Sailing 3, venti agitati

Il porticciolo e le case del paesino si stavano allontanando velocemente, il “Complesso di Edipo” se ne distanziava con la forza della sua scia di spuma e d’acqua gorgogliante.

Omar Tressette, appena imbarcato, salutati i presenti ed indossato che ebbe il suo celebre costume Anni Venti, si diede subito a girellare naso a terra, con la fronte aggrottata, fiutando ogni angolo del grande yacht come un cane da caccia.
Doveva pur esserci qualcosa di irritante in quell’oceano di serenità navigante, che so, due paia di sgraziati sandalacci teutonici occultati in qualche cabina, o più esemplari di canottiere iridescenti dell’Università Quacchera di Appaloosa.
L’operazione, però, ebbe a registrare un imprevisto esito positivo, perché l’omino bizzoso, non solo non ebbe nulla da ridire, ma parve addirittura quasi soddisfatto di ciò che aveva visto.

Rasserenato, decise allora di ritirarsi nella cabina assegnatagli, un locale doppio, con due cuccette, che avrebbe dovuto cioè dividere con un altro signore, un certo Taruffi.
Qui cominciarono i problemi: quell’ambiente si presentò a Tressette già completamente taruffizzato, e l’impressione che se ne riceveva era viva e avvolgente: una corrente greve mandava in affanno tutti i sensi possibili, li metteva duramente alla frusta, impregnando la cabina.
Mucchi di stracci luridi che a stento avrebbero potuto essere chiamati indumenti, giacevano sul pavimento o pendevano come cadaveri da ogni possibile arredo; sul letto del cronista vagavano incarti colorati di merendine e snacks ad alta tossicità.
Taccuini e penne varie, armi professionali da giornalista d’altri tempi, sparpagliate qua e là, davano l’ultimo tocco all’originalità di quell’ambiente.
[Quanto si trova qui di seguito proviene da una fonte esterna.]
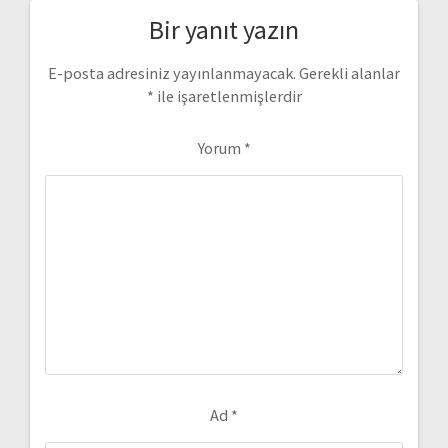
Bir yanıt yazın
E-posta adresiniz yayınlanmayacak.
Gerekli alanlar
*
ile işaretlenmişlerdir
Yorum
*
Ad
*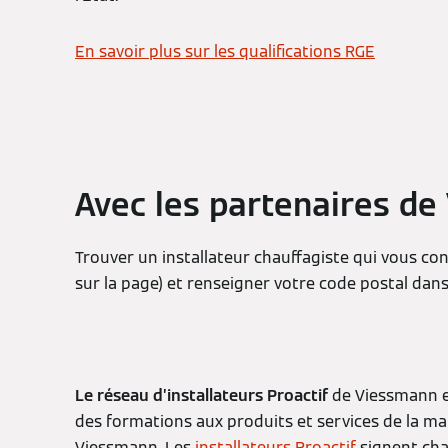
En savoir plus sur les qualifications RGE
Avec les partenaires de 
Trouver un installateur chauffagiste qui vous conv
sur la page) et renseigner votre code postal dans
Le réseau d’installateurs Proactif
de Viessmann e
des formations aux produits et services de la ma
Viessmann. Les
installateurs Proactif
signent chaq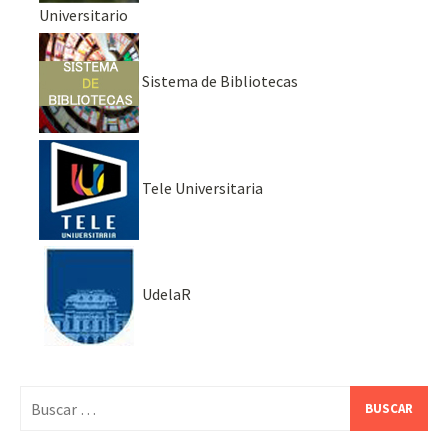
Universitario
Sistema de Bibliotecas
Tele Universitaria
UdelaR
Buscar: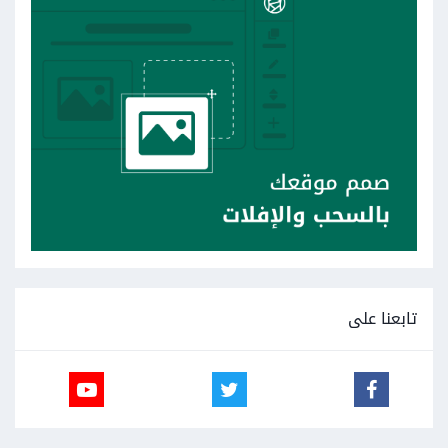
تابعنا على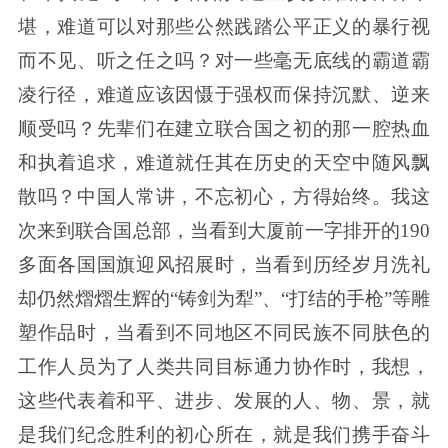
堪，难道可以对那些公然践踏公平正义的暴行视
而不见、听之任之吗？对一些毫无底线的霸道霸
凌行径，难道应该因慑于强权而保持沉默、逆来
顺受吗？先辈们在建立联合国之初的那一腔热血
和执着追求，难道就任其在历史的天空中随风飘
散吗？中国人常讲，不忘初心，方得始终。我这
次来到联合国总部，当看到大厦前一字排开的190
多面各国国旗迎风招展时，当看到历经岁月洗礼
却仍然熠熠生辉的“铸剑为犁”、“打结的手枪”等雕
塑作品时，当看到不同地区不同民族不同肤色的
工作人员为了人类共同目标通力协作时，我想，
这些代表着和平、进步、发展的人、物、景，就
是我们纪念胜利的初心所在，就是我们携手奋斗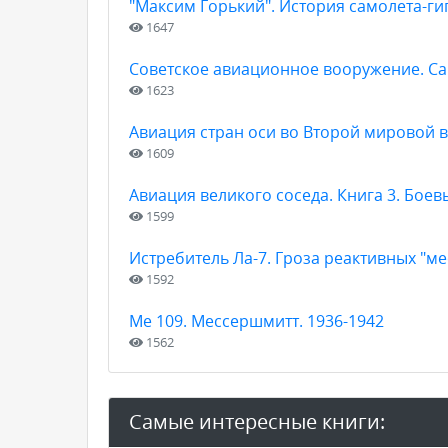
"Максим Горький". История самолета-ги
1647
Советское авиационное вооружение. Са
1623
Авиация стран оси во Второй мировой 
1609
Авиация великого соседа. Книга 3. Бое
1599
Истребитель Ла-7. Гроза реактивных "м
1592
Me 109. Мессершмитт. 1936-1942
1562
Самые интересные книги: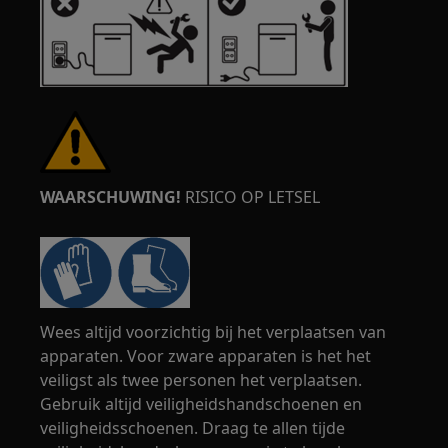
WAARSCHUWING!
RISICO OP LETSEL
Wees altijd voorzichtig bij het verplaatsen van
apparaten. Voor zware apparaten is het het
veiligst als twee personen het verplaatsen.
Gebruik altijd veiligheidshandschoenen en
veiligheidsschoenen. Draag te allen tijde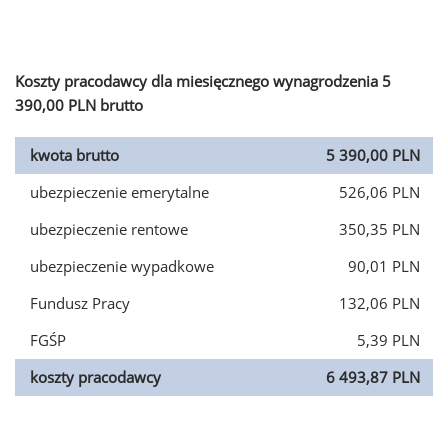
Koszty pracodawcy dla miesięcznego wynagrodzenia 5
390,00 PLN brutto
kwota brutto
5 390,00 PLN
ubezpieczenie emerytalne
526,06 PLN
ubezpieczenie rentowe
350,35 PLN
ubezpieczenie wypadkowe
90,01 PLN
Fundusz Pracy
132,06 PLN
FGŚP
5,39 PLN
koszty pracodawcy
6 493,87 PLN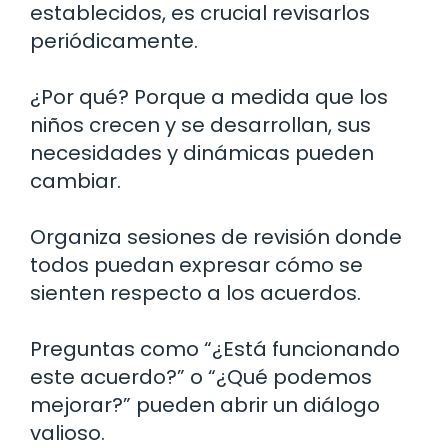
establecidos, es crucial revisarlos
periódicamente.
¿Por qué? Porque a medida que los
niños crecen y se desarrollan, sus
necesidades y dinámicas pueden
cambiar.
Organiza sesiones de revisión donde
todos puedan expresar cómo se
sienten respecto a los acuerdos.
Preguntas como “¿Está funcionando
este acuerdo?” o “¿Qué podemos
mejorar?” pueden abrir un diálogo
valioso.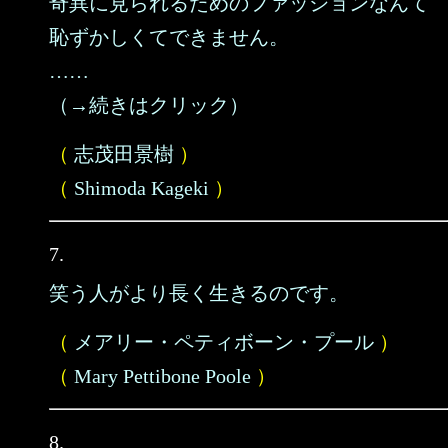
奇異に見られるためのファッションなんて
恥ずかしくてできません。
……
（→続きはクリック）
（
志茂田景樹
）
（
Shimoda Kageki
）
7.
笑う人がより長く生きるのです。
（
メアリー・ペティボーン・プール
）
（
Mary Pettibone Poole
）
8.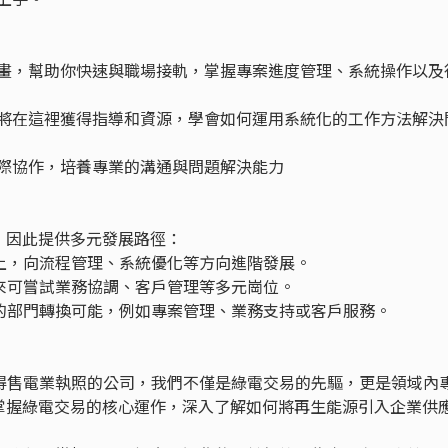
計畫，幫助你快速與職場接軌，掌握專案進度管理、系統操作以及
你將在這裡獲得指導和資源，學會如何運用系統化的工作方法解決
實際協作，培養專業的溝通與問題解決能力
，因此提供多元發展路徑：
礎上，向流程管理、系統優化等方向進階發展。
未來可嘗試業務協調、客戶管理等多元崗位。
化的部門轉換可能，例如專案管理、業務支持或客戶服務。
取得售電業執照的公司，我們不僅是綠電交易的先驅，更是領域內
掌握綠電交易的核心運作，深入了解如何將再生能源引入企業供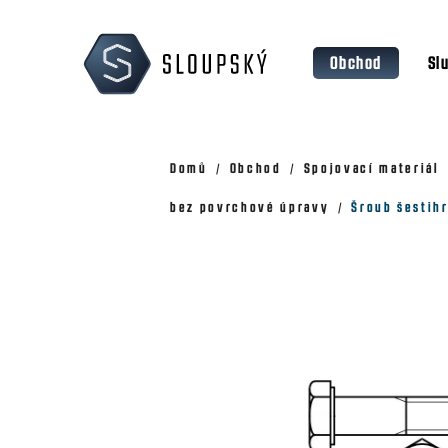
Přejít
K
na
o
Zpět
Zpět
obsah
Obchod
Sl
š
do
do
obchodu
obchodu
í
k
Domů
Obchod
Spojovací materiál
bez povrchové úpravy
Šroub šestih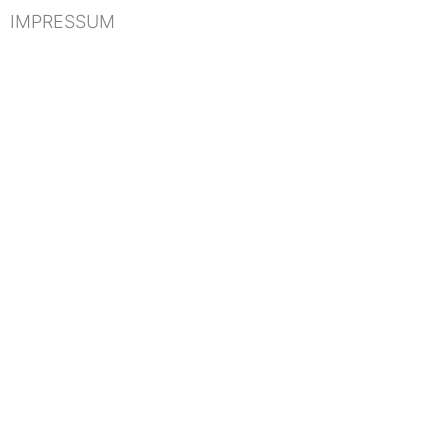
IMPRESSUM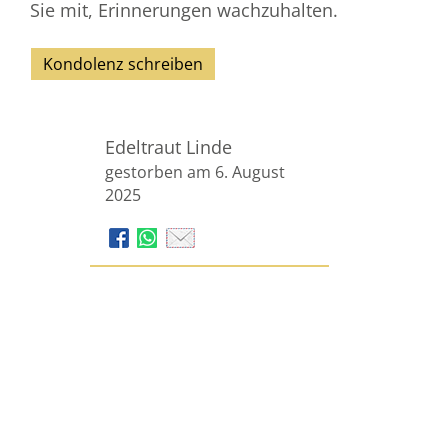
Sie mit, Erinnerungen wachzuhalten.
Kondolenz schreiben
Edeltraut Linde
gestorben am 6. August
2025
Bestattungshaus Sauerbier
Ma era soprattutto il famoso odore di muschio taruffiano il problema principale: un lezzo d’epoca, quasi materiale lo si sarebbe potuto definire, si era impossessato dell’aria della cabina, appesantendola come una caverna del paleolitico, posandosi, come una pestilente pelle aggiuntiva, su ogni singolo muro, su ogni mobile, ma anche sul più piccolo degli oggetti presenti.

A Tressette, in un lampo, parve addirittura di vedere un coronavirus di un metro e settanta di altezza scivolare veloce sotto il letto, nascondendovicisi.
Dalla bocca di Omar fuggì disperato un mezzo nitrito e l’ometto si precipitò come una furia ad aprire l’oblò che Taruffi, in tutti quei giorni, probabilmente non aveva nemmeno notato, spalancandolo.
Ne vennero dentro una potente ventata di mare e qualche benefico spruzzo d’acqua, un pulviscolo di gocce salate che diedero a Tressette un gran senso di sollievo.
Smise di ansimare e attese che l’aria facesse il suo lavoro.
Fu in grado di respirare solo dopo mezzora dall’apertura dell’oblò, quando l’atmosfera della cabina si era in parte alleggerita dei miasmi taruffiani e dopo che un po’ dell’umidità marina, spruzzo dopo spruzzo, aveva bagnato una spicchio di pavimento.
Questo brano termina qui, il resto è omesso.